Additional Information

The following tutorials contain additional information that you may find helpful. You are not required to read these tutorials.

Summary

A text file stores words and numbers as human readable text. During this lesson, you are learning how to write Python code to read from text files. To read from a text file, your program must first open the file by calling the built-in open function. You should write the code to open a file in a Python with block because the computer will automatically close the file when the with block ends, and you won’t need to remember to write code to close the file.

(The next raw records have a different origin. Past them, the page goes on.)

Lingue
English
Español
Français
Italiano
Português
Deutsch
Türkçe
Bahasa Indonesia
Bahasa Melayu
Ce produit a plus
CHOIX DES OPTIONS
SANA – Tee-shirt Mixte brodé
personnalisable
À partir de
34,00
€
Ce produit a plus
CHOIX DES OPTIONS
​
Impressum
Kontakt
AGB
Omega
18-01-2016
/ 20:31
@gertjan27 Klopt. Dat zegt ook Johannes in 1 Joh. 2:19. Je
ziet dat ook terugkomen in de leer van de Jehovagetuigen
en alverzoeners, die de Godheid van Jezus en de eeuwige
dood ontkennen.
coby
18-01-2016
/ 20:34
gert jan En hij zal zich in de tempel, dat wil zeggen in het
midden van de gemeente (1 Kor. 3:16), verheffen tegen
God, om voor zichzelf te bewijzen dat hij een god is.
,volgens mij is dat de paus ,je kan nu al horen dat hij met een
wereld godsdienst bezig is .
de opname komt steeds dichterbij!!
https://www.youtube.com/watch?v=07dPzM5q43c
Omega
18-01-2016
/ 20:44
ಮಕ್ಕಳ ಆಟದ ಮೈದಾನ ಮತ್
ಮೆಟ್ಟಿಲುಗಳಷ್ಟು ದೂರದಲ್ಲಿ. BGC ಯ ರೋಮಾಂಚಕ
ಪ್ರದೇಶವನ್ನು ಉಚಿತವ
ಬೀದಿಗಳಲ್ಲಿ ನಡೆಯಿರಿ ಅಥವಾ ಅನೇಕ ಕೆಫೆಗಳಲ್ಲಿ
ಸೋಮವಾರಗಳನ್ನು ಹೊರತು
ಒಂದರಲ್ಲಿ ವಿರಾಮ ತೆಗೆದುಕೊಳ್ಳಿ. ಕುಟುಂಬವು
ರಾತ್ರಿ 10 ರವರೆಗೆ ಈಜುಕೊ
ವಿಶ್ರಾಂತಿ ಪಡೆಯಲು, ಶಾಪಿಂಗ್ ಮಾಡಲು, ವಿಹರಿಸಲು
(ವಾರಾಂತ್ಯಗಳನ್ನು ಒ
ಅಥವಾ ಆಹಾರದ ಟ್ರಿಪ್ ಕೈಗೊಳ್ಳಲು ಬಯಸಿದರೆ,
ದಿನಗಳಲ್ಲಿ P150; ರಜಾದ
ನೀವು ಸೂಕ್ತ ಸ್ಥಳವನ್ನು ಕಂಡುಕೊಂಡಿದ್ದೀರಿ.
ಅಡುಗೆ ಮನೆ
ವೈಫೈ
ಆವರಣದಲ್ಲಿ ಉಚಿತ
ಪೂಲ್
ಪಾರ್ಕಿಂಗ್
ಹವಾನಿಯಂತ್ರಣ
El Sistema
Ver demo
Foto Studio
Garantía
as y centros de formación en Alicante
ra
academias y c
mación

A CSV file is a text file that contains rows and columns of data. CSV is an acronym that stands for comma separated values. Within each row in a CSV file, the data values are separated by commas. Python includes a standard module named csv that helps us easily write code to read from CSV files. Sometimes a program simply needs to use the values in a CSV file in calculations, so we write Python code to perform calculations for each row. Other times, we write Python code to read the contents of a CSV file into a compound list or compound dictionary.